Danehy

When it comes to these items in the news, Tom gets confused

Some things I just don't understand ...

• A woman in Sierra Vista was convicted of stealing $3,500 from a Buena High School student account. She was sentenced to three years in prison.

NFL player Donté Stallworth (with the lame-ass apostrophe) consumed four giant tequila drinks at a Miami nightclub, became way past legally drunk, got in his SUV, and ran down and killed a 57-year-old man. Stallworth served 24 days in jail.

Please explain that to me.

• Accepting an award at the Black Entertainment Television (BET) Awards a couple of days after Michael Jackson's death, rapper Lil' Wayne said, "Wouldn't none of us not be here wit'out him."

Dude, drink some more cough syrup.

• This isn't funny, but it made me laugh. Last month, all of the residents of a Flowing Wells-area mobile-home park had to be evacuated after a fire in an electrical box. The name of the place? The Aristocrat Trailer Park.

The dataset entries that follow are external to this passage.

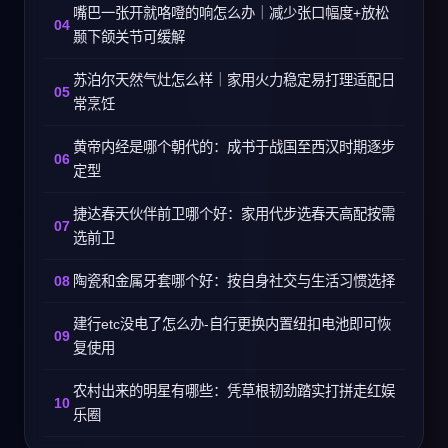
嘴巴一张开就咯噔的响怎么办｜减少张口幅度+放松
颞下颌关节可缓解
苏泊尔天然气灶怎么样｜家用火力稳定易打理适配日
常烹饪
黄帝内经是哪个朝代的：成书于战国至西汉时期逐步
定型
捷达春天伙伴前卫哪个好：家用代步选春天高配按需
选前卫
陶瓷和金属牙套哪个好：按自身社交与生活习惯选择
建行etc没电了怎么办-自行更换内置纽扣电池即可恢
复使用
农村出来的明星有哪些：凭草根韧劲踏实打拼走红娱
乐圈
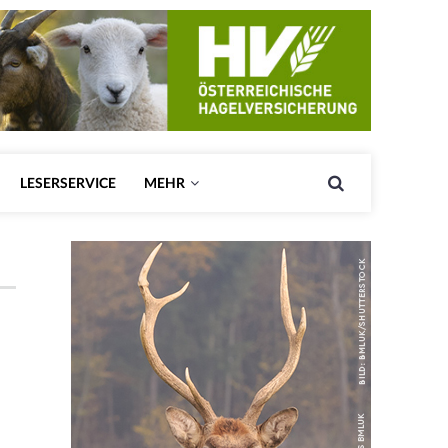
LESERSERVICE
MEHR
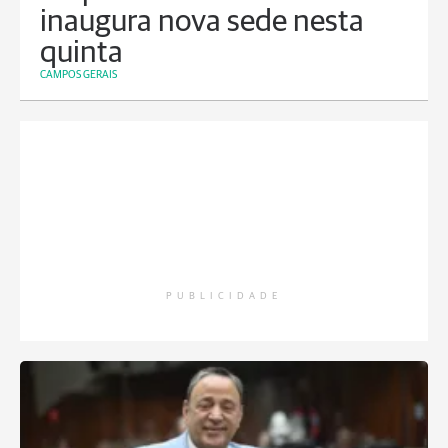
inaugura nova sede nesta
quinta
CAMPOS GERAIS
PUBLICIDADE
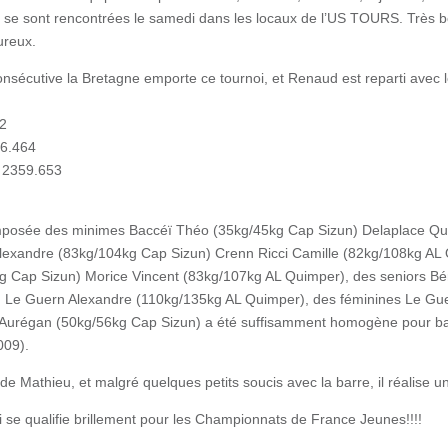
s) se sont rencontrées le samedi dans les locaux de l’US TOURS. Très 
ureux.
onsécutive la Bretagne emporte ce tournoi, et Renaud est reparti avec l
2
96.464
 2359.653
mposée des minimes Baccéï Théo (35kg/45kg Cap Sizun) Delaplace Que
lexandre (83kg/104kg Cap Sizun) Crenn Ricci Camille (82kg/108kg AL 
g Cap Sizun) Morice Vincent (83kg/107kg AL Quimper), des seniors 
 Le Guern Alexandre (110kg/135kg AL Quimper), des féminines Le Gue
 Aurégan (50kg/56kg Cap Sizun) a été suffisamment homogène pour ba
009).
de Mathieu, et malgré quelques petits soucis avec la barre, il réalise u
ui se qualifie brillement pour les Championnats de France Jeunes!!!!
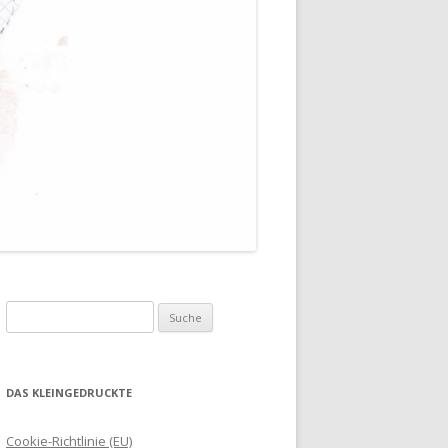
Suche
nach:
DAS KLEINGEDRUCKTE
Cookie-Richtlinie (EU)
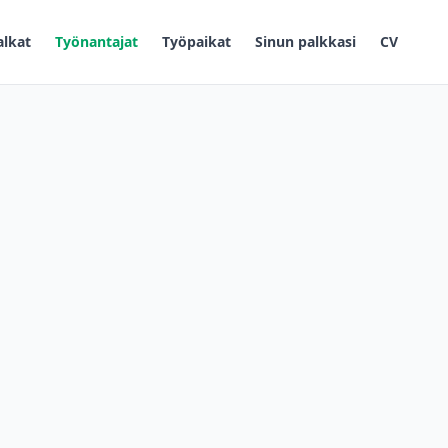
alkat
Työnantajat
Työpaikat
Sinun palkkasi
CV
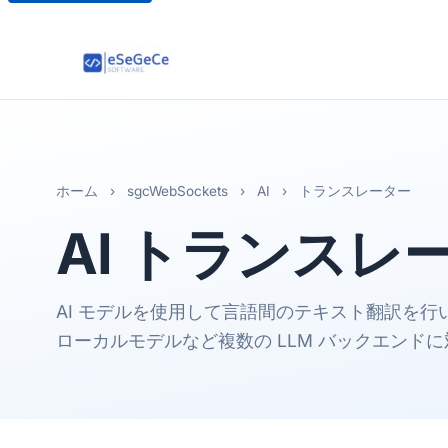
ホーム
›
sgcWebSockets
›
AI
›
トランスレーター
AI
トランスレ
AI モデルを使用して言語間のテキスト翻訳を行います。
ローカルモデルなど複数の LLM バックエンド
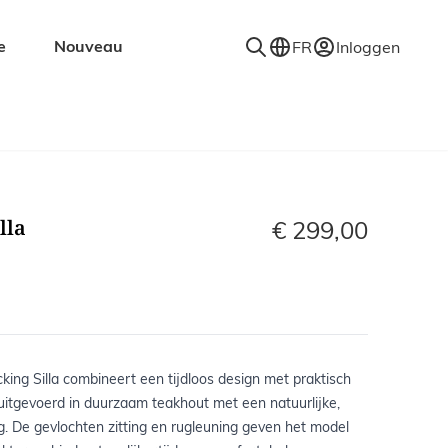
e
Nouveau
FR
Inloggen
jardin
Accessoires
in
Décorations
in
Porte-manteaux
lla
din
Miroirs
€ 299,00
Tapis
din
Luminaires
Étagères murales
cking Silla combineert een tijdloos design met praktisch
uitgevoerd in duurzaam teakhout met een natuurlijke,
g. De gevlochten zitting en rugleuning geven het model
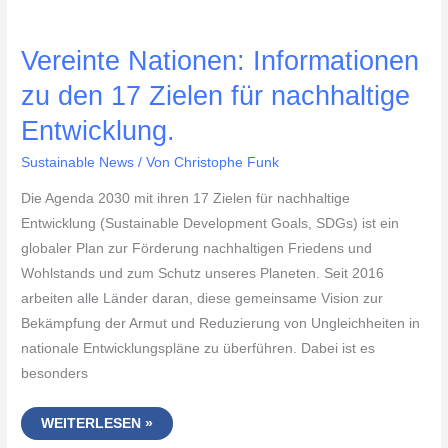
Vereinte Nationen: Informationen
zu den 17 Zielen für nachhaltige
Entwicklung.
Sustainable News
/ Von
Christophe Funk
Die Agenda 2030 mit ihren 17 Zielen für nachhaltige
Entwicklung (Sustainable Development Goals, SDGs) ist ein
globaler Plan zur Förderung nachhaltigen Friedens und
Wohlstands und zum Schutz unseres Planeten. Seit 2016
arbeiten alle Länder daran, diese gemeinsame Vision zur
Bekämpfung der Armut und Reduzierung von Ungleichheiten in
nationale Entwicklungspläne zu überführen. Dabei ist es
besonders
VEREINTE
WEITERLESEN »
NATIONEN:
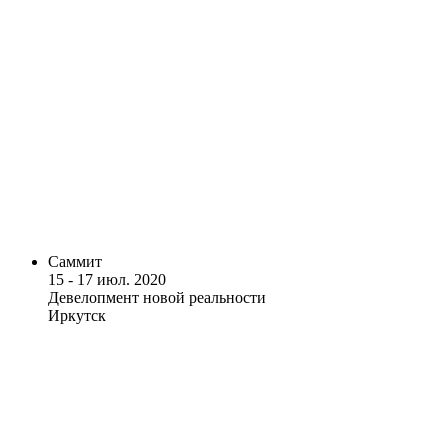
Саммит
15 - 17 июл. 2020
Девелопмент новой реальности
Иркутск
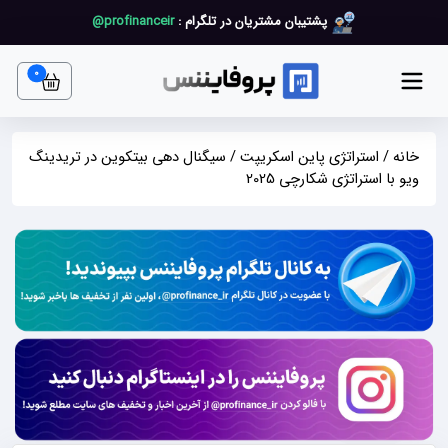
پشتیبان مشتریان در تلگرام :
profinanceir@
art item
0
خانه
/
استراتژی پاین اسکریپت
/ سیگنال دهی بیتکوین در تریدینگ
ویو با استراتژی شکارچی 2025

• Careers in the National Football League generally only last a few years, so players try to cash in as much as possible. Wide receivers generally have two options: They can be really good and catch a lot of passes, or they can be flamboyant and outrageous, and hope the white boys in the media suck up to them in an effort to be down with the bruthuhs.

Chad Johnson of the Cincinnati Bengals could have taken the first route (no pun intended), but he settled for the second one instead. On those rare occasions when he actually scored a touchdown, he always had a celebration planned that was guaranteed to do two things: Get himself on TV, and make the fans forget about the six other passes he didn't catch. He wears the number 85, and one day during an interview, he told the reporters that they had to refer to him as "Ocho Cinco," even though "85" is "ochenta y cinco." (If he's a moron in English, you can't expect him to be any smarter in Spanish.)

He then went so far as to have his name legally changed to "Chad OchoCinco." He still sucks.

Anyway, on that fateful day a few weeks ago, he Twittered (or tweeted, or whatever the brain-dead call it), "Okay, first Mrs. (sic) Fawcett now Mr. Jackson. please tell me that this is a mistaken rumor. if not this is just as sad as 9/11."

• Proving that timing is everything, when (still) South Carolina Gov. Mark Sanford spilled his guts about the "love story" between him and the woman in Argentina with whom he had been cheating on his wife, he did so on the day before Michael Jackson and Farrah Fawcett both died. If he had held out just one more day, that story would have been buried by a media that mistakenly equates celebrity with importance.

However, even then, he didn't have enough sense to just shut up. He gave more interviews, told of other liaisons, and then uttered the worst sentence a husband has ever let slip. He said that he was currently "trying to fall back in love with his wife."

Lucky her.

• Arizona state Rep. John Kavanagh (R-Fountain Hills) wins the PC (Paternalistic Condescension) Award for his stated opinion of the intelligence of the average Arizona voter. Speaking about Gov. Jan Brewer's call for a vote in November for a temporary 1-cent-per-dollar sales-tax increase, Kavanagh looked down his nose and told the Arizona Daily Star, "There are times when (a public vote) is appropriate like the protect-marriage amendment which is pretty much a public moral ethical cultural issue. And then there's (sic) complicated economic issues, which should perhaps be best left to the elected representatives who've had a considerable amount of time to study the complicated issues."

Wow, first of all, leaving no inapplicable adjective un-invoked, he says that the proposition banning gay marriage was a "public moral ethical cultural issue."

What's more amazing is that I, an Arizona voter, was able to type all that stuff on the super-complicated keyboard, which has, like 26 letters on it—in the wrong order!—along with numbers and punctuation marks and everything! No way I could understand a 1-cent sales tax and/or the meaning of the word "temporary."

• It's really weird how things work out. When the UA men's basketball season ended in March, and athletic director Jim Livengood went looking for a coach to replace living legend Lute Olson, all kinds of big names were bandied about. My heart sank when it was (prematurely and incorrectly, as it turns out) announced that then-USC coach Tim Floyd would be taking over at McKale. He had a cloud of suspicion the size of the spaceship in Independence Day hanging over his head.

What a difference a few months make. Floyd turned the UA down, then resigned at USC in the face of a gathering storm of big-time recruiting violations. The UA then hired safe, boring Sean Miller, who quickly went out and assembled a recruiting class ranked in the Top 10 in the country, including a couple of guys who jumped ship at USC after Floyd skedaddled.

Now the UA has a great chance to add to its streak of 25 straight NCAA Tournament appearances—and make some noise in the tournament.

Some say it's better to be lucky than good. Just ask Jim Livenlucky.